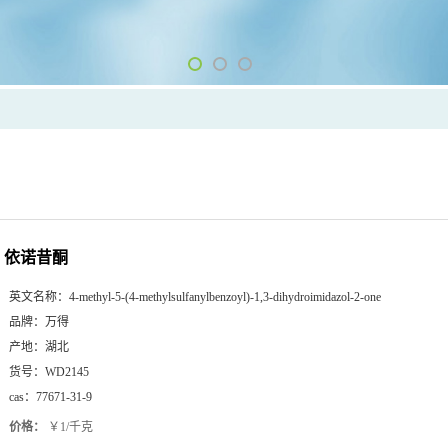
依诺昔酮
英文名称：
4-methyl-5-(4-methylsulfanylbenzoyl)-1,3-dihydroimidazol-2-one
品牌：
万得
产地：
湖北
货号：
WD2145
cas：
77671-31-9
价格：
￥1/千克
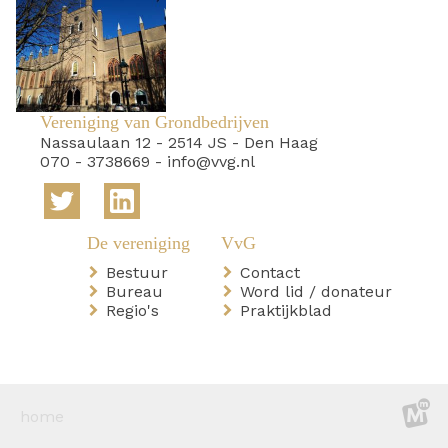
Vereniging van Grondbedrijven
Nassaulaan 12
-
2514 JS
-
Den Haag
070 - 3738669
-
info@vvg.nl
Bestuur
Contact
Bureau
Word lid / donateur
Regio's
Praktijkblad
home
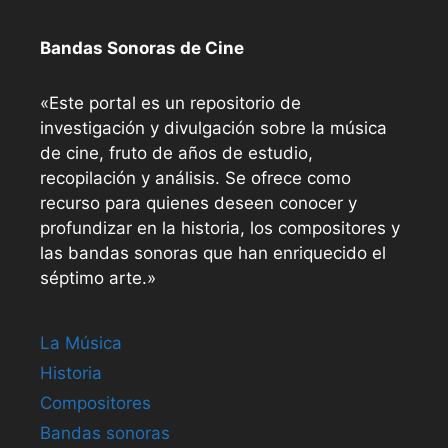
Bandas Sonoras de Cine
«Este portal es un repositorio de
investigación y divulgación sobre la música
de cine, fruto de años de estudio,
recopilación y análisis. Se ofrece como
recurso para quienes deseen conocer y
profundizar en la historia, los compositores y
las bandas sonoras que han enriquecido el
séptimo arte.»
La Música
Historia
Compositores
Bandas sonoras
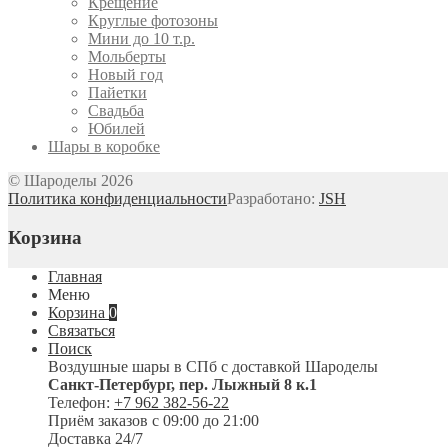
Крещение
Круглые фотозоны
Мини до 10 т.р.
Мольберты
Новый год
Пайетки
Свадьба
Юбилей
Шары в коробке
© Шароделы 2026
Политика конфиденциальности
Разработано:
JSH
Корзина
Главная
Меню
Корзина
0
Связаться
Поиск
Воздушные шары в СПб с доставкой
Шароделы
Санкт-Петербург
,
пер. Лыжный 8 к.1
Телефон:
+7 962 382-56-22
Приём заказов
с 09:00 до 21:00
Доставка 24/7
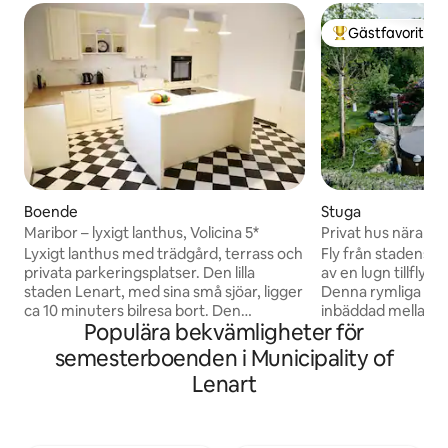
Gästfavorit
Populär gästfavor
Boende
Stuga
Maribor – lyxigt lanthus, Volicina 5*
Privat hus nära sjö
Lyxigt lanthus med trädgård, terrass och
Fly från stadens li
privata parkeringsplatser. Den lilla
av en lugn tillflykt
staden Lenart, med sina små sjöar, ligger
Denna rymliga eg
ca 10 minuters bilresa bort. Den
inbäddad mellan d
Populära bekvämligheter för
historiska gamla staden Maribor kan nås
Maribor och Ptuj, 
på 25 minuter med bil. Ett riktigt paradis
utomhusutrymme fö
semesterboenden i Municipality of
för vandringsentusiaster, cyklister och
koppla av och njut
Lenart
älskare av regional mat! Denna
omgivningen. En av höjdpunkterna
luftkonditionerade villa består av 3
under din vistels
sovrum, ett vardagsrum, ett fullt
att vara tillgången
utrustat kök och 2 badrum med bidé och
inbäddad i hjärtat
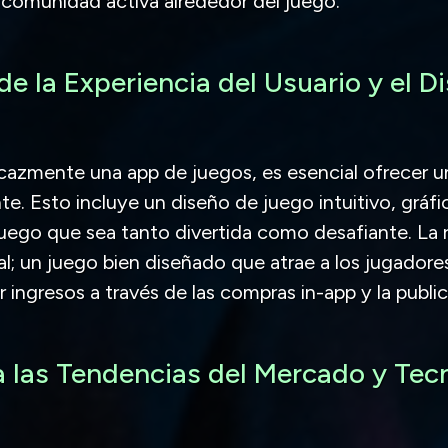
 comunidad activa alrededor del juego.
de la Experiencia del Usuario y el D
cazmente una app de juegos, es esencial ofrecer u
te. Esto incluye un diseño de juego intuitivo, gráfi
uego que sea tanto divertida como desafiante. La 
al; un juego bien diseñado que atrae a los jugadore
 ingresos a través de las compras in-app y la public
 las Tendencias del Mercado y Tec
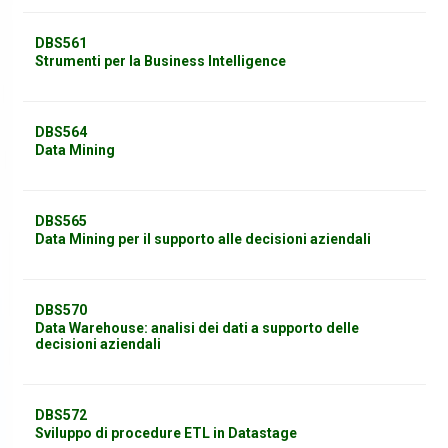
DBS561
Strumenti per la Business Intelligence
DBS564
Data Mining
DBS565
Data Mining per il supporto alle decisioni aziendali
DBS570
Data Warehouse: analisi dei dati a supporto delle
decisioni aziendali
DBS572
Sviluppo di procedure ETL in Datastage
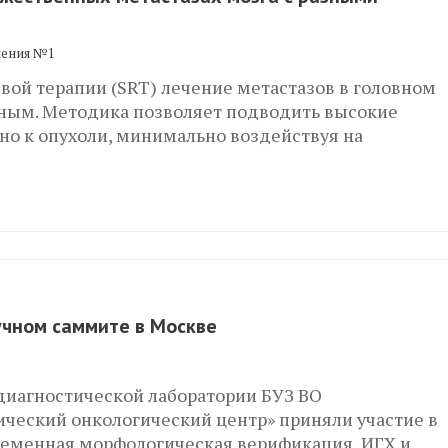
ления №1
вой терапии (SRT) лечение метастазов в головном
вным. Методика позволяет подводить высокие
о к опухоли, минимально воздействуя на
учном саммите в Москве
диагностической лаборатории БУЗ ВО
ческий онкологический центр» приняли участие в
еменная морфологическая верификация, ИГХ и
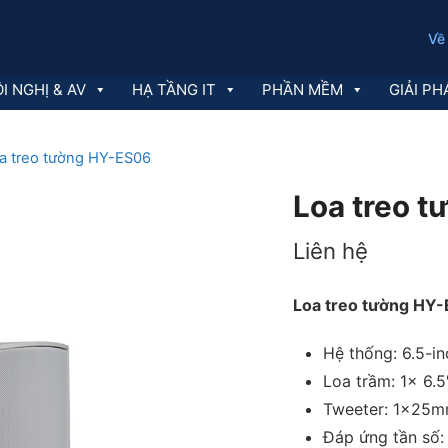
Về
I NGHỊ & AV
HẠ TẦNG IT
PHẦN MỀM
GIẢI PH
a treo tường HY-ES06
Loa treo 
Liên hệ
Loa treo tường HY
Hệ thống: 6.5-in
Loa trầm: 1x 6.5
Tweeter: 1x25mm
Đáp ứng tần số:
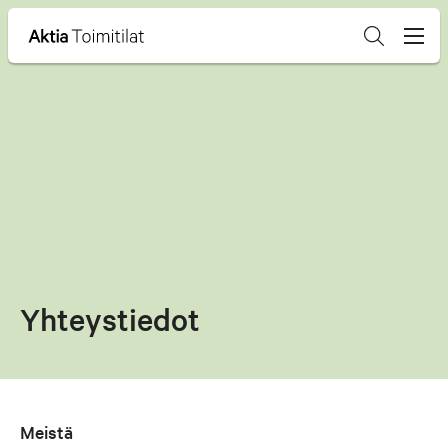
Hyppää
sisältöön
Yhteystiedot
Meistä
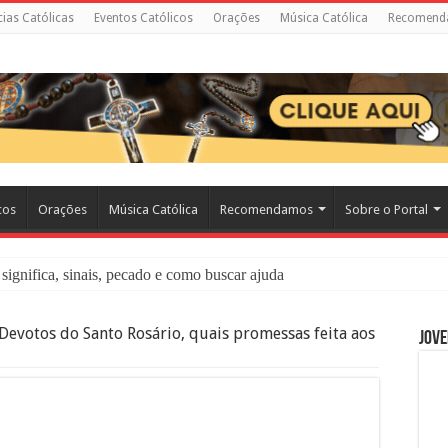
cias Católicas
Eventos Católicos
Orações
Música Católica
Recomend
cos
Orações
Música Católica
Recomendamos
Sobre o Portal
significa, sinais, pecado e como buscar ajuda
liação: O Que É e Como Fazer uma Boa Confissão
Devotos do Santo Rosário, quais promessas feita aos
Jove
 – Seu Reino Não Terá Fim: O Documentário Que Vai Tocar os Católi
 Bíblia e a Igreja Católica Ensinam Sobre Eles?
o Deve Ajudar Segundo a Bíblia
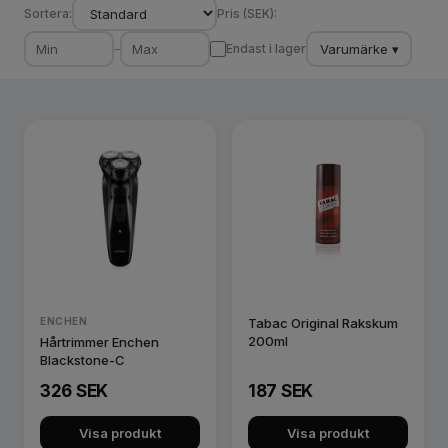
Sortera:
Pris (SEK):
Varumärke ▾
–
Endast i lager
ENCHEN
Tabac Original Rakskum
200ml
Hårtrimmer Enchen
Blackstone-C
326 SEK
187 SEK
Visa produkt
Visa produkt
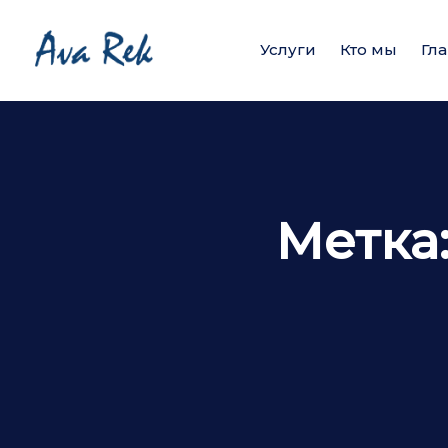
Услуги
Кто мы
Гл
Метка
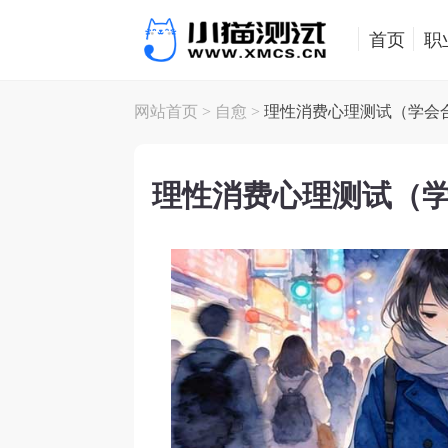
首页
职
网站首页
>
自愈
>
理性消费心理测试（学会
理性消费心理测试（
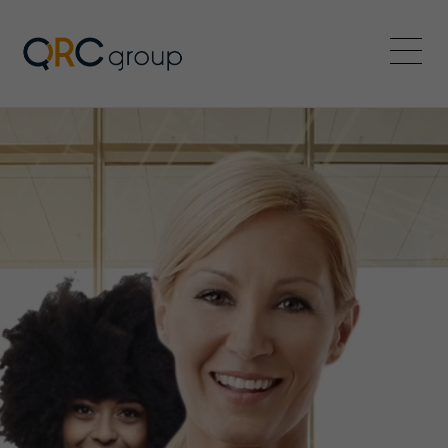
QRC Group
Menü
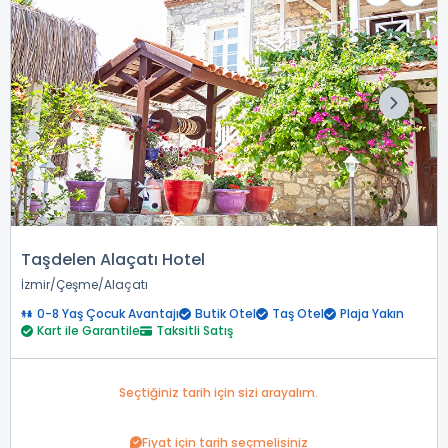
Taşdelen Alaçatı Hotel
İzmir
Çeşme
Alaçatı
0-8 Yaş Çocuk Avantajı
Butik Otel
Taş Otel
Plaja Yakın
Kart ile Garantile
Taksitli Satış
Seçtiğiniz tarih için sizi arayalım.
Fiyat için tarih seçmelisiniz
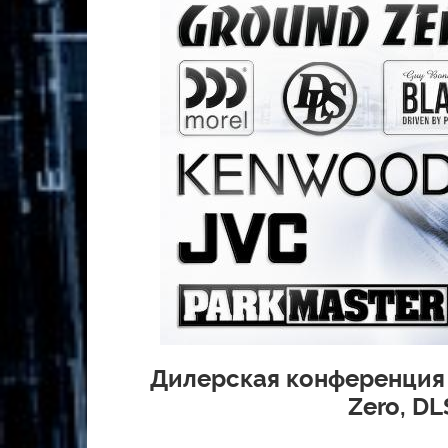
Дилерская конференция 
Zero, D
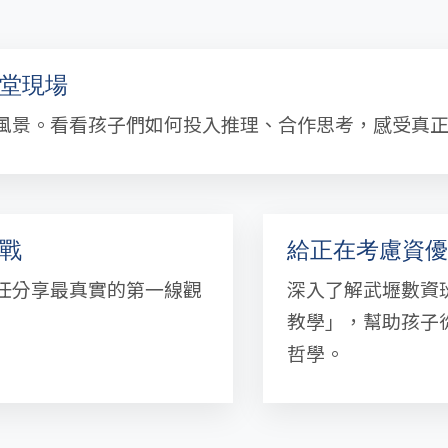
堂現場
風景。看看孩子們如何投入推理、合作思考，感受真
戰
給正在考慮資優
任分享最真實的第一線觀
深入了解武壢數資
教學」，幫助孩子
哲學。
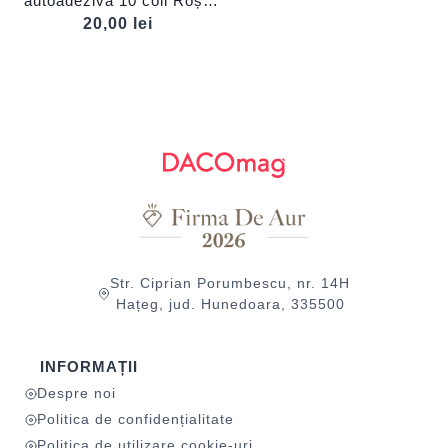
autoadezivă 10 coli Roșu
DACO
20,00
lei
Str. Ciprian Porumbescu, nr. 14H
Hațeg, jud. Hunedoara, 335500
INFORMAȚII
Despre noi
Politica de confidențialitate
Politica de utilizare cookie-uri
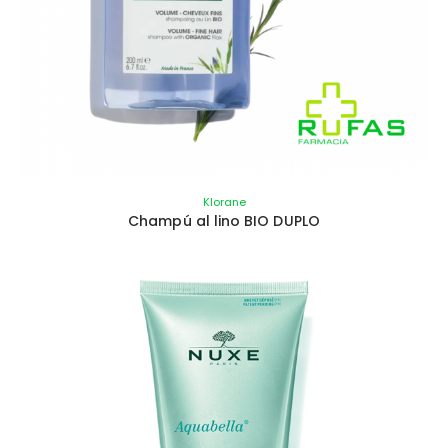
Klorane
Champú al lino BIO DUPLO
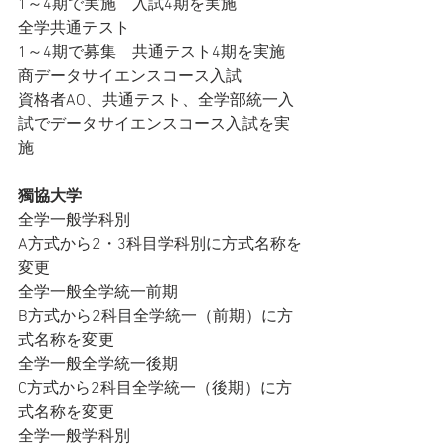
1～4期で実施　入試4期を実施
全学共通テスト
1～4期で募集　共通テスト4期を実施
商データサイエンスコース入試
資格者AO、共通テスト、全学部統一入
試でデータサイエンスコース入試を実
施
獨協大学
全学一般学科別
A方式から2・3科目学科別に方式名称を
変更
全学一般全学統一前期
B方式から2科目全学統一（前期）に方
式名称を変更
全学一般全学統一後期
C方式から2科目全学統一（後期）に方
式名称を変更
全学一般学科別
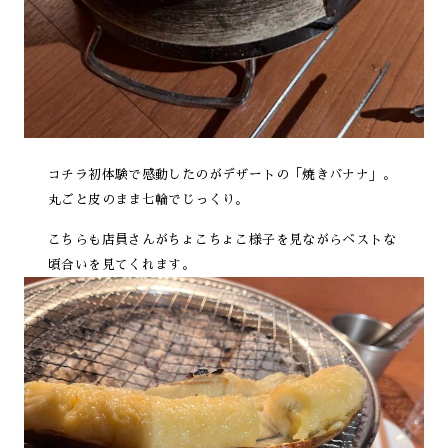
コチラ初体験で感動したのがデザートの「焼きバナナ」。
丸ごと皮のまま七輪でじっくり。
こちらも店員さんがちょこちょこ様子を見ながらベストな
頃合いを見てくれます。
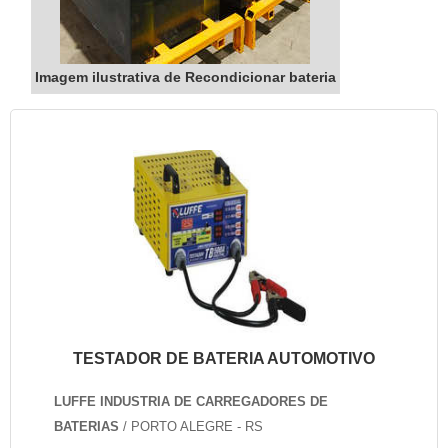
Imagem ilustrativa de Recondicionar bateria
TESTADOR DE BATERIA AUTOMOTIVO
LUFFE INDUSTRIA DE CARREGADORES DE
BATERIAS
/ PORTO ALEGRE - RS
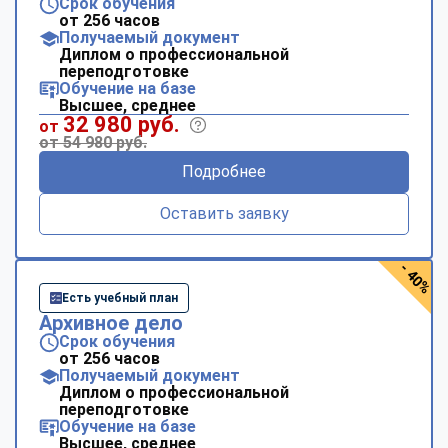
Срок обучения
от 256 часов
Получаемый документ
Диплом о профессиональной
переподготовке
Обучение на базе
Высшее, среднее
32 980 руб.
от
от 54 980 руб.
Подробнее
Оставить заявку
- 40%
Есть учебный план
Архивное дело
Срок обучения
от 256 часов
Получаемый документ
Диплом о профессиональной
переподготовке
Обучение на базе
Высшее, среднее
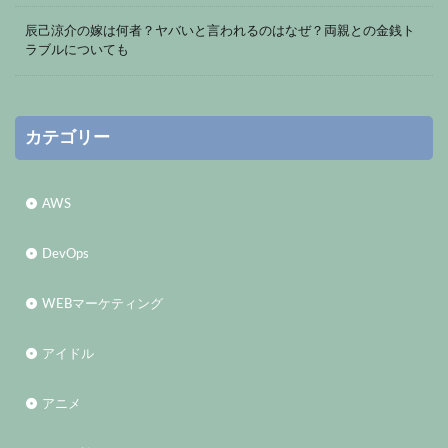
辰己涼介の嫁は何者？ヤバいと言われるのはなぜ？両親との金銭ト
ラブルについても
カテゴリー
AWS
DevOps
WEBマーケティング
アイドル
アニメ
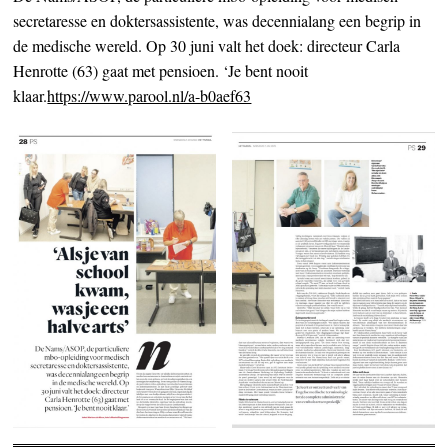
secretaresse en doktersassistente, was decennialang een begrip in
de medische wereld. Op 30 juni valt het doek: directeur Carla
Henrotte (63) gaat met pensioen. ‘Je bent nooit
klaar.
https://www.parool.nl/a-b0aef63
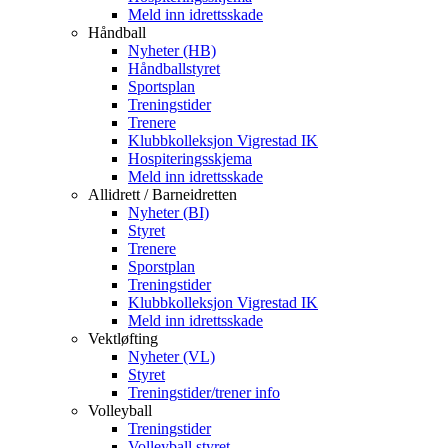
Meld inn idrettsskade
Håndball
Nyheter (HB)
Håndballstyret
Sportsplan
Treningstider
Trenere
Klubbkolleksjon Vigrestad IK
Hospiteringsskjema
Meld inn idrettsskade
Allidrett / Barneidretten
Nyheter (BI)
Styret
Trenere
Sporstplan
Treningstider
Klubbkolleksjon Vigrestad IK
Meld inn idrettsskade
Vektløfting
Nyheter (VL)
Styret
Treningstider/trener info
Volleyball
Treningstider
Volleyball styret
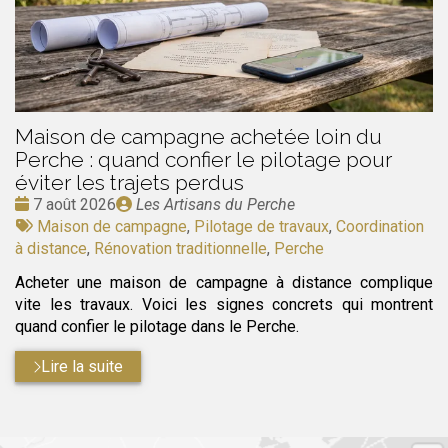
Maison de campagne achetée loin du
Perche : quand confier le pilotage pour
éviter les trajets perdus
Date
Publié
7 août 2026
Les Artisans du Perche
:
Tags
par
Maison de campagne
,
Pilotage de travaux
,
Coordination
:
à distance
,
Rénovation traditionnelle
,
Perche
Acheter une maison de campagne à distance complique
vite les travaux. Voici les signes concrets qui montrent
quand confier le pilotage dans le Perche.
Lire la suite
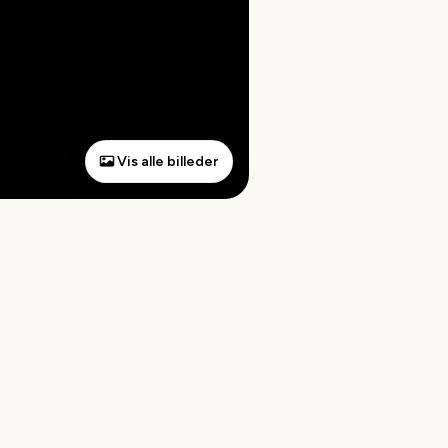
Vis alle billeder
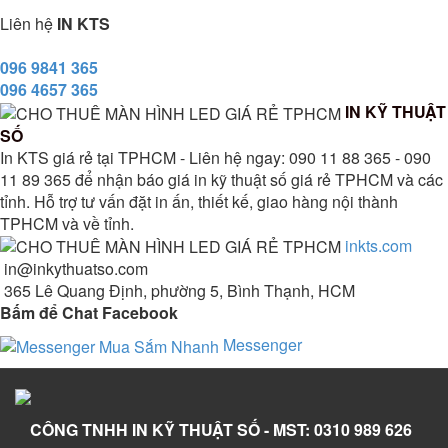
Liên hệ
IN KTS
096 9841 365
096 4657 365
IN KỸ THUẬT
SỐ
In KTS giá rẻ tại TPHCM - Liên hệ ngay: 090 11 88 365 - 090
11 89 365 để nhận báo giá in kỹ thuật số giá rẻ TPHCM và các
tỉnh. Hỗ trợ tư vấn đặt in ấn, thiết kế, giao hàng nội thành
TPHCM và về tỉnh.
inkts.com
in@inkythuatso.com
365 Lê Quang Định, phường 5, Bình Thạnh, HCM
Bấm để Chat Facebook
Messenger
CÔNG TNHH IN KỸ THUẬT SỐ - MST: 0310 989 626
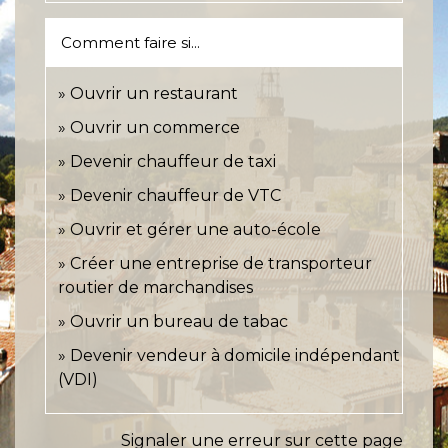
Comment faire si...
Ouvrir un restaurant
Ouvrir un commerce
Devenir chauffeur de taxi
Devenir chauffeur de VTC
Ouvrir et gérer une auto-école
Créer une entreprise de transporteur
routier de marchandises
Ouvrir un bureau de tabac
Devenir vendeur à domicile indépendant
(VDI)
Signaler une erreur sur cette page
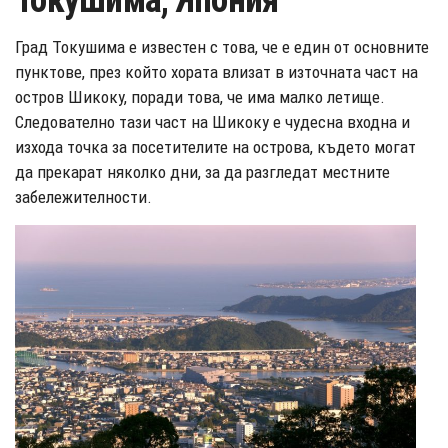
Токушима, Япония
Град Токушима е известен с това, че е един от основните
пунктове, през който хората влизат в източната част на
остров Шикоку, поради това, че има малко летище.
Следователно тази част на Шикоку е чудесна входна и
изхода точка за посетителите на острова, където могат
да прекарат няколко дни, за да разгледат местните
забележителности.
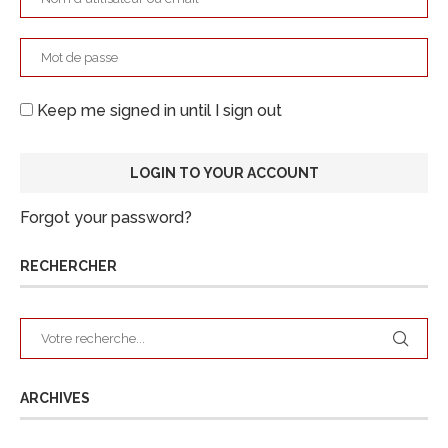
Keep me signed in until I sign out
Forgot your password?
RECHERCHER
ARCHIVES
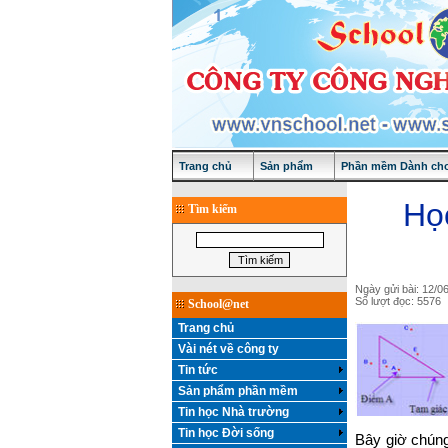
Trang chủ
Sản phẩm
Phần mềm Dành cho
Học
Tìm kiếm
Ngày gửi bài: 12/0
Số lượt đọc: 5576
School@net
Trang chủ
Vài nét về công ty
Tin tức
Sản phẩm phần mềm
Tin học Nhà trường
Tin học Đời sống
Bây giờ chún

[Your objective]: Nothing but a number is needed: tally the lines of the listing that contain "Bíblia".

[Result of the task]: 2